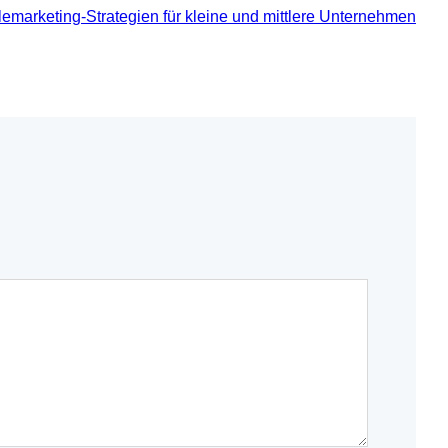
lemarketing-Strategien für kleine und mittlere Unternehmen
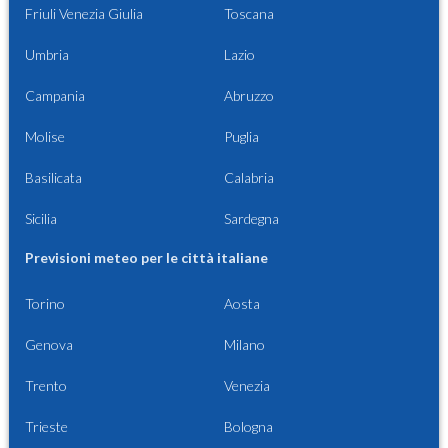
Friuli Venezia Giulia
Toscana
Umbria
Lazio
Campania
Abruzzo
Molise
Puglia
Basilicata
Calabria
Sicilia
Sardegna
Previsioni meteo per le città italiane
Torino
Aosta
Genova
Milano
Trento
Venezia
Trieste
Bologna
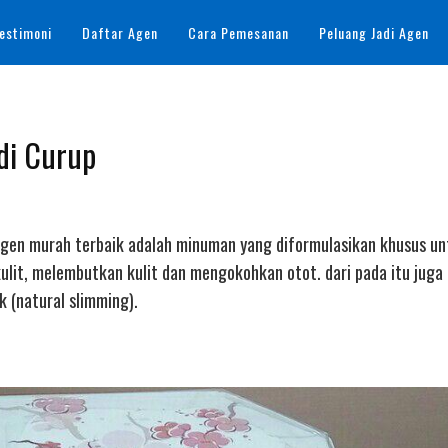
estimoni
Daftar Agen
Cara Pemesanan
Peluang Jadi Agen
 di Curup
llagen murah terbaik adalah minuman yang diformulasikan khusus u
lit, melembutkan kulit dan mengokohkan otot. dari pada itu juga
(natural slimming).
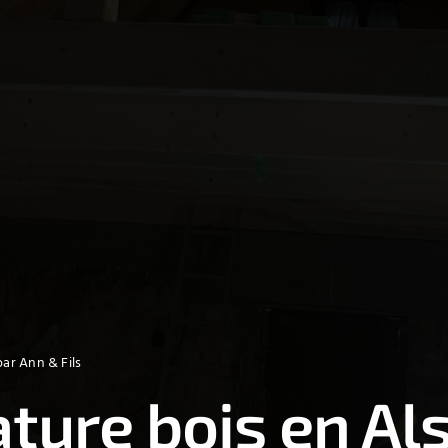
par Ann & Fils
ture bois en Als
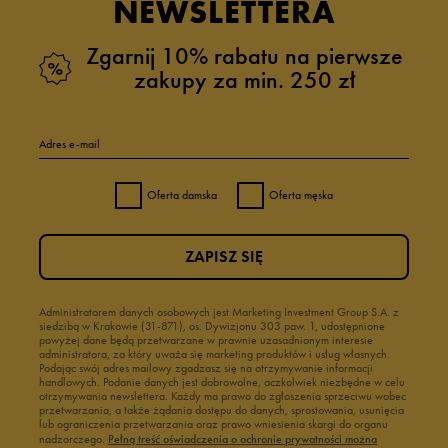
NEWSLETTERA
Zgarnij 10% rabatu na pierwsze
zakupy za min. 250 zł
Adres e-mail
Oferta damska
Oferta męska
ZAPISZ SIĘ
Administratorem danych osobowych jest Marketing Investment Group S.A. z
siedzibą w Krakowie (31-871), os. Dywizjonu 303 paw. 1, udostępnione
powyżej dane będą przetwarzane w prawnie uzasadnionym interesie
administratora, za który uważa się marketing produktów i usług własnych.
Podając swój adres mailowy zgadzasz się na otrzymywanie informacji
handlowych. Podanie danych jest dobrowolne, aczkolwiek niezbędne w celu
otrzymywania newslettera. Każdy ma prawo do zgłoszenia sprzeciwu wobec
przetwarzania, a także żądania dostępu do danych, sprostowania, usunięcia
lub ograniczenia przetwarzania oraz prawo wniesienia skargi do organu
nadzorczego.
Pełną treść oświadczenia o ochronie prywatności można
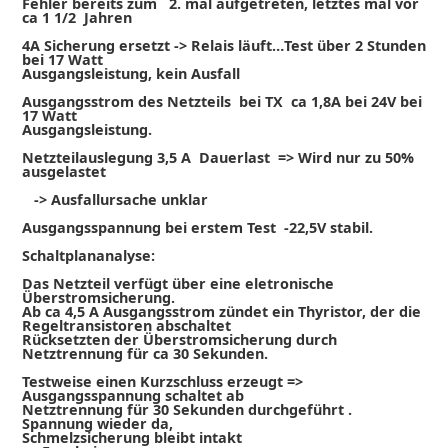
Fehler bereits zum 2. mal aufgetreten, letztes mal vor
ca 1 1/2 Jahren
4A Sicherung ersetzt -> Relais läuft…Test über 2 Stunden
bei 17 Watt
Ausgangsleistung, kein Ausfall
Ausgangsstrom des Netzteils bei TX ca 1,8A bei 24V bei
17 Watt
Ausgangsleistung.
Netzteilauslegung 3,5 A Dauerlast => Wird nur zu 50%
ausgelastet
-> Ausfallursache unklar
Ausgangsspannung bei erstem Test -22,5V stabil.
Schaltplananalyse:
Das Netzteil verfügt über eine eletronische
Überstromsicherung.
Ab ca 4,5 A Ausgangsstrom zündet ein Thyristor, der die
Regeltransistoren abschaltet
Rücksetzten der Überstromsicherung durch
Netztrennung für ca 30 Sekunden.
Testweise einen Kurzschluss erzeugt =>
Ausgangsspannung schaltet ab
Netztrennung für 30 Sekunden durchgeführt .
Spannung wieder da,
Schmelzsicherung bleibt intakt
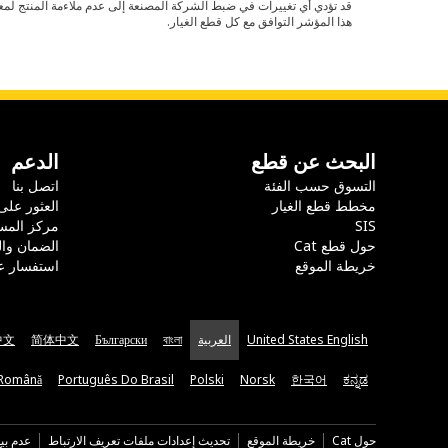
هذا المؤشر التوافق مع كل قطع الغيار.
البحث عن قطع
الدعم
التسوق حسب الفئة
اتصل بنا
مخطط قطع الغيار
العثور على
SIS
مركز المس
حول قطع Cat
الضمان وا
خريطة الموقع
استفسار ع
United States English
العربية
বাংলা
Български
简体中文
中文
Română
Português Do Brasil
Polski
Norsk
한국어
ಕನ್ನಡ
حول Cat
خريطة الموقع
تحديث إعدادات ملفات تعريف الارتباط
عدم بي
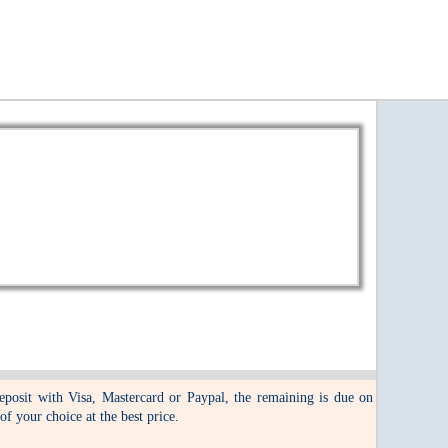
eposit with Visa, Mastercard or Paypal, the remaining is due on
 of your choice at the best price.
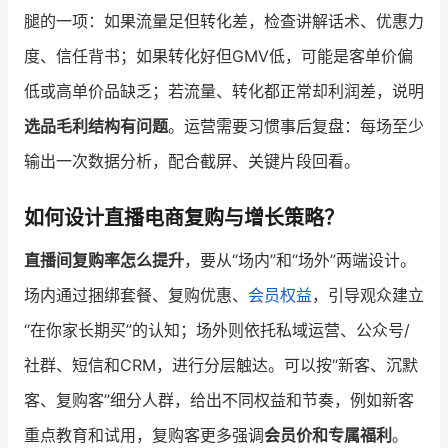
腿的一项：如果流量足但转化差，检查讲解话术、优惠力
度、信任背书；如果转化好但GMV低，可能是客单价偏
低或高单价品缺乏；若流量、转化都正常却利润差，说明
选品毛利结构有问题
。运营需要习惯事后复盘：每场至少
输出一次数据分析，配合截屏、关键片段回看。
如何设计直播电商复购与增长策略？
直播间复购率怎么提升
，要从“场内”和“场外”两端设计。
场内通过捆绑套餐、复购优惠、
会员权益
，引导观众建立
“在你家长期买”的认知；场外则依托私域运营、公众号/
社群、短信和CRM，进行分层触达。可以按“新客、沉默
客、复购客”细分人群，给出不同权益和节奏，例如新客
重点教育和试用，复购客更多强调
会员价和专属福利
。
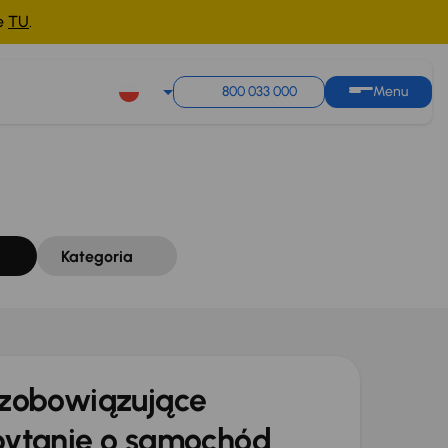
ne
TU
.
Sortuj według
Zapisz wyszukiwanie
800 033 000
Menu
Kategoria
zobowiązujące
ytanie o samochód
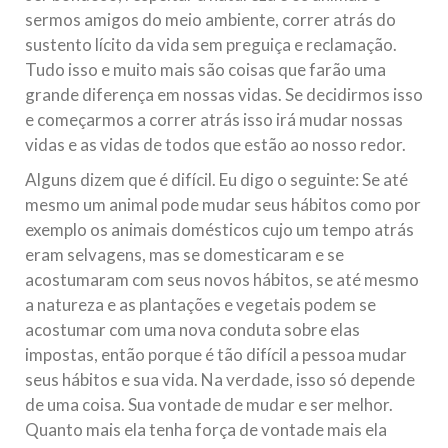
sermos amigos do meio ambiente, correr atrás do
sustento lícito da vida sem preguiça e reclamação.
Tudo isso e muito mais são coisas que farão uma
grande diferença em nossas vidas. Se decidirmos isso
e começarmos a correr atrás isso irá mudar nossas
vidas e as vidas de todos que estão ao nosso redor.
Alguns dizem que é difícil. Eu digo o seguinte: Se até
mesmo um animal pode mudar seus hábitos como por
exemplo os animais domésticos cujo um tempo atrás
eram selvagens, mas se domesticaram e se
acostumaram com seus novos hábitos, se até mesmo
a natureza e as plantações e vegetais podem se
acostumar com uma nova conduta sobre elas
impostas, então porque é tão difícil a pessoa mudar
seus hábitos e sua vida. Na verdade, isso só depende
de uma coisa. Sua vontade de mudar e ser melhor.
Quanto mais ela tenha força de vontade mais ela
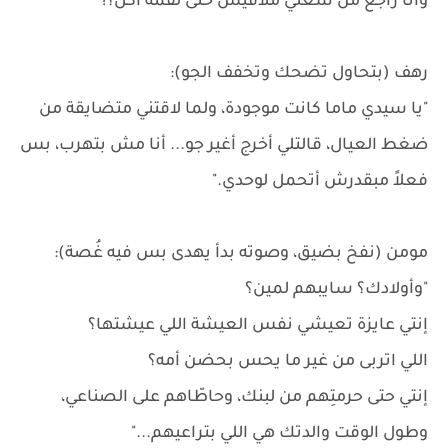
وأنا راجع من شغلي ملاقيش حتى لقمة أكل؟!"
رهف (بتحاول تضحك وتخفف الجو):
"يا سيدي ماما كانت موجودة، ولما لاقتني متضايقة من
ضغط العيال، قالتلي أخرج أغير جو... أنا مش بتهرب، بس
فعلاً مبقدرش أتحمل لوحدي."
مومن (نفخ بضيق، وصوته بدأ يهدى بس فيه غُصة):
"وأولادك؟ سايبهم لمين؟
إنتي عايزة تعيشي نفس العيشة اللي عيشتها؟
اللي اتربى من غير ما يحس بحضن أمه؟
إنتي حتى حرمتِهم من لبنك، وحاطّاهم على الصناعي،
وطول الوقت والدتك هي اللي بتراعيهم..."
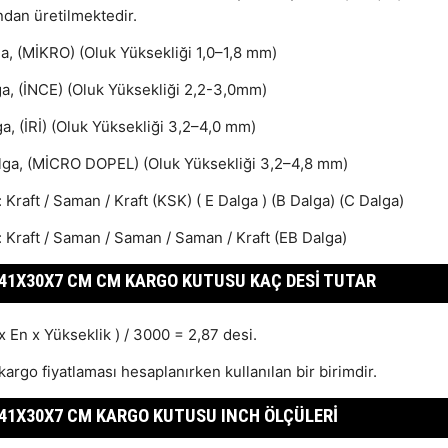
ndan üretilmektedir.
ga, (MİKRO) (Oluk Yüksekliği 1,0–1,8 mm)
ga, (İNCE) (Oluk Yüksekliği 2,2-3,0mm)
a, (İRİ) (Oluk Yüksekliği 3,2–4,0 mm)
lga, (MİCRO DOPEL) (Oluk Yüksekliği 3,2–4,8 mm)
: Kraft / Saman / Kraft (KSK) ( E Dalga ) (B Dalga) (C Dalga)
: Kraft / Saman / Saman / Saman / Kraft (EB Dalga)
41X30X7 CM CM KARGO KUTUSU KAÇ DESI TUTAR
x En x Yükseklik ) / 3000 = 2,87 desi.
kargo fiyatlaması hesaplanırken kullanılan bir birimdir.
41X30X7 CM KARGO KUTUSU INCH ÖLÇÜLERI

§ **ABOUT THIS TASK**:
Would you copy out every line of the data above exactly, minus the pictures?

§ **REPLY TO THE TASK**:
lemarketing-Strategien für kleine und mittlere Unternehmen
Friuli Venezia Giulia
Toscana
Umbria
Lazio
Campania
Abruzzo
Molise
Puglia
Basilicata
Calabria
Sicilia
Sardegna
Previsioni meteo per le città italiane
Torino
Aosta
Genova
Milano
Trento
Venezia
Trieste
Bologna
estimoni
Daftar Agen
Cara Pemesanan
Peluang Jadi Agen
 di Curup
llagen murah terbaik adalah minuman yang diformulasikan khusus u
lit, melembutkan kulit dan mengokohkan otot. dari pada itu juga
(natural slimming).
par Ann & Fils
ture bois en Als
NEWSLETTERA
Zgarnij 10% rabatu na pierwsze
zakupy za min. 250 zł
Adres e-mail
Oferta damska
Oferta męska
ZAPISZ SIĘ
Administratorem danych osobowych jest Marketing Investment Group S.A. z
siedzibą w Krakowie (31-871), os. Dywizjonu 303 paw. 1, udostępnione
powyżej dane będą przetwarzane w prawnie uzasadnionym interesie
administratora, za który uważa się marketing produktów i usług własnych.
Podając swój adres mailowy zgadzasz się na otrzymywanie informacji
handlowych. Podanie danych jest dobrowolne, aczkolwiek niezbędne w celu
otrzymywania newslettera. Każdy ma prawo do zgłoszenia sprzeciwu wobec
przetwarzania, a także żądania dostępu do danych, sprostowania, usunięcia
lub ograniczenia przetwarzania oraz prawo wniesienia skargi do organu
nadzorczego.
Pełną treść oświadczenia o ochronie prywatności można
Fehler bereits zum 2. mal aufgetreten, letztes mal vor
ca 1 1/2 Jahren
4A Sicherung ersetzt -> Relais läuft…Test über 2 Stunden
bei 17 Watt
Ausgangsleistung, kein Ausfall
Ausgangsstrom des Netzteils bei TX ca 1,8A bei 24V bei
17 Watt
Ausgangsleistung.
Netzteilauslegung 3,5 A Dauerlast => Wird nur zu 50%
ausgelastet
-> Ausfallursache unklar
Ausgangsspannung bei erstem Test -22,5V stabil.
Schaltplananalyse:
Das Netzteil verfügt über eine eletronische
Überstromsicherung.
Ab ca 4,5 A Ausgangsstrom zündet ein Thyristor, der die
Regeltransistoren abschaltet
Rücksetzten der Überstromsicherung durch
Netztrennung für ca 30 Sekunden.
Testweise einen Kurzschluss erzeugt =>
Ausgangsspannung schaltet ab
Netztrennung für 30 Sekunden durchgeführt .
Spannung wieder da,
Schmelzsicherung bleibt intakt
هذا المؤشر التوافق مع كل قطع الغيار.
البحث عن قطع
الدعم
التسوق حسب الفئة
اتصل بنا
مخطط قطع الغيار
العثور على
SIS
مركز المس
حول قطع Cat
الضمان وا
خريطة الموقع
استفسار ع
United States English
العربية
বাংলা
Български
简体中文
中文
Română
Português Do Brasil
Polski
Norsk
한국어
ಕನ್ನಡ
حول Cat
خريطة الموقع
تحديث إعدادات ملفات تعريف الارتباط
عدم بي
eposit with Visa, Mastercard or Paypal, the remaining is due on
 of your choice at the best price.
腿的一项：如果流量足但转化差，检查讲解话术、优惠力
度、信任背书；如果转化好但GMV低，可能是客单价偏
低或高单价品缺乏；若流量、转化都正常却利润差，说明
选品毛利结构有问题
。运营需要习惯事后复盘：每场至少
输出一次数据分析，配合截屏、关键片段回看。
如何设计直播电商复购与增长策略？
直播间复购率怎么提升
，要从“场内”和“场外”两端设计。
场内通过捆绑套餐、复购优惠、
会员权益
，引导观众建立
“在你家长期买”的认知；场外则依托私域运营、公众号/
社群、短信和CRM，进行分层触达。可以按“新客、沉默
客、复购客”细分人群，给出不同权益和节奏，例如新客
重点教育和试用，复购客更多强调
会员价和专属福利
。
ne
TU
.
Sortuj według
Zapisz wyszukiwanie
800 033 000
Menu
Kategoria
zobowiązujące
ytanie o samochód
sermos amigos do meio ambiente, correr atrás do
sustento lícito da vida sem preguiça e reclamação.
Tudo isso e muito mais são coisas que farão uma
grande diferença em nossas vidas. Se decidirmos isso
e começarmos a correr atrás isso irá mudar nossas
vidas e as vidas de todos que estão ao nosso redor.
Alguns dizem que é difícil. Eu digo o seguinte: Se até
mesmo um animal pode mudar seus hábitos como por
exemplo os animais domésticos cujo um tempo atrás
eram selvagens, mas se domesticaram e se
acostumaram com seus novos hábitos, se até mesmo
a natureza e as plantações e vegetais podem se
acostumar com uma nova conduta sobre elas
impostas, então porque é tão difícil a pessoa mudar
seus hábitos e sua vida. Na verdade, isso só depende
de uma coisa. Sua vontade de mudar e ser melhor.
Quanto mais ela tenha força de vontade mais ela
وأنا راجع من شغلي ملاقيش حتى لقمة أكل؟!"
رهف (بتحاول تضحك وتخفف الجو):
"يا سيدي ماما كانت موجودة، ولما لاقتني متضايقة من
ضغط العيال، قالتلي أخرج أغير جو... أنا مش بتهرب، بس
فعلاً مبقدرش أتحمل لوحدي."
مومن (نفخ بضيق، وصوته بدأ يهدى بس فيه غُصة):
"وأولادك؟ سايبهم لمين؟
إنتي عايزة تعيشي نفس العيشة اللي عيشتها؟
اللي اتربى من غير ما يحس بحضن أمه؟
إنتي حتى حرمتِهم من لبنك، وحاطّاهم على الصناعي،
وطول الوقت والدتك هي اللي بتراعيهم..."
ndan üretilmektedir.
ga, (MİKRO) (Oluk Yüksekliği 1,0–1,8 mm)
ga, (İNCE) (Oluk Yüksekliği 2,2-3,0mm)
a, (İRİ) (Oluk Yüksekliği 3,2–4,0 mm)
lga, (MİCRO DOPEL) (Oluk Yüksekliği 3,2–4,8 mm)
: Kraft / Saman / Kraft (KSK) ( E Dalga ) (B Dalga) (C Dalga)
: Kraft / Saman / Saman / Saman / Kraft (EB Dalga)
41X30X7 CM CM KARGO KUTUSU KAÇ DESI TUTAR
x En x Yükseklik ) / 3000 = 2,87 desi.
kargo fiyatlaması hesaplanırken kullanılan bir birimdir.
41X30X7 CM KARGO KUTUSU INCH ÖLÇÜLERI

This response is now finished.